Viavi outlines private Open RAN benefits and security complexities
Beyond macro public networks, Open RAN could also support the variety of deployment configurations necessary for private enterprise networks. But just as Tier 1 operators have to guard against security incidents to stave off financial and reputational damage, the same logic applies to private networks. Viavi Marketing Manager Owen O’Donnell drove home the point that increasingly complex networks bring increasingly complex cybersecurity machinations.
“Many private networks will be built using Open RAN architectures whose open interfaces increase the number of potential threat surfaces that could be vulnerable to attack,” O’Donnell said. “Good security starts at the design stage by ensuring that network elements are able to withstand common threats…5G private networks are seen as the way forward for connectivity and scale and speed and security, replacing LAN connections and Wi-Fi. When connecting devices in a smart factory, 5G is said to offer flexibility, control, latency, bandwidth and security improvements over the existing alternatives. While this is very much a true statement, 5G does bring with it complexities that we need to be aware of.”
O’Donnell focused his discussion on the security implications of the increased attack surface that comes with Open RAN networks, the need to consider how internet of things devices also increase the attack surface, and interworking a private 5G network implementation with legacy 3G/4G networks.

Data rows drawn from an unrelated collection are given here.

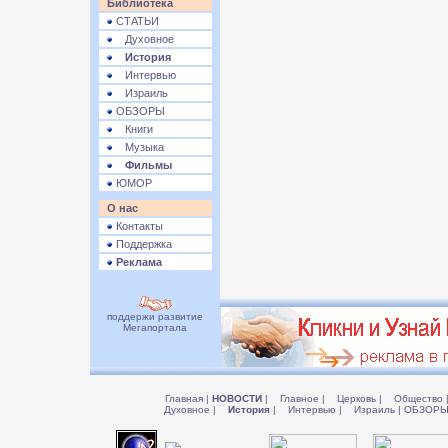
Библиотека
СТАТЬИ
Духовное
История
Интервью
Израиль
ОБЗОРЫ
Книги
Музыка
Фильмы
ЮМОР
О нас
Контакты
Поддержка
Реклама
поддержи развитие
Мегапортала
Главная
|
НОВОСТИ
|
Главное
|
Церковь
|
Общество
Духовное
|
История
|
Интервью
|
Израиль
|
ОБЗОР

To the disaggregated, multi-vendor network Open RAN piece, O’Donnell said, “It introduces new components like [open radio units] and [distributed units] and [central units] and [RAN Intelligent Controllers]. “They’re entering the mobile networks all potentially from different vendors, which increases the risk of diverse levels of security among those components. It’s unclear whether newcomers in the Open RAN ecosystem might prioritize innovation over security in the short term, and considering that these different components will be interconnected, there is an increased risk that one vulnerable component—the weakest link—jeopardizes security of the overall network.”
In the larger private networks conversation, IoT is important in that the network-enabled digital transformation requires the conversion of analog devices to digital for data streaming purposes. “Devices used for industrial IoT are often optimized for a specific task with design driven by cost efficiency. With these devices, there is very little software processing capability due to emphasis on long battery life, and so the lack of security software on these devices means they can often be used to hack into a network.

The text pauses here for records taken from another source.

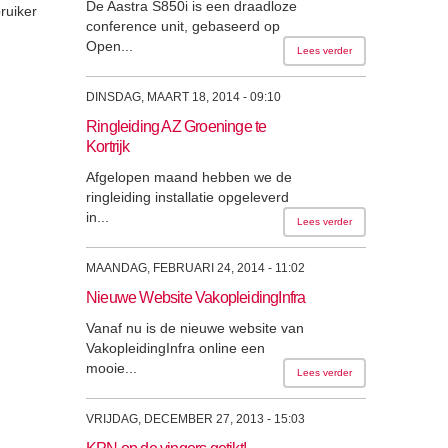
De Aastra S850i is een draadloze
ruiker
conference unit, gebaseerd op
Open...
Lees verder
DINSDAG, MAART 18, 2014 - 09:10
Ringleiding AZ Groeninge te
Kortrijk
Afgelopen maand hebben we de
ringleiding installatie opgeleverd
in...
Lees verder
MAANDAG, FEBRUARI 24, 2014 - 11:02
Nieuwe Website VakopleidingInfra
Vanaf nu is de nieuwe website van
VakopleidingInfra online een
mooie...
Lees verder
VRIJDAG, DECEMBER 27, 2013 - 15:03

“And finally,” O’Donnell said, “3G/4G interconnect. So while 3GPP are securing 5G networks by beefing up the standards, previous generations will be used for several years and attacks via interconnected interfaces will continue and will be more complex and difficult to detect as threat actors increasingly focus on defense evasion.”
Bottomline, O’Donnell said, “Open RAN…is a major contributor to expanding the threat surface with disaggregation, with new architecture, new elements, new interfaces, new specifications, new vendors, and again, the use of open source code.”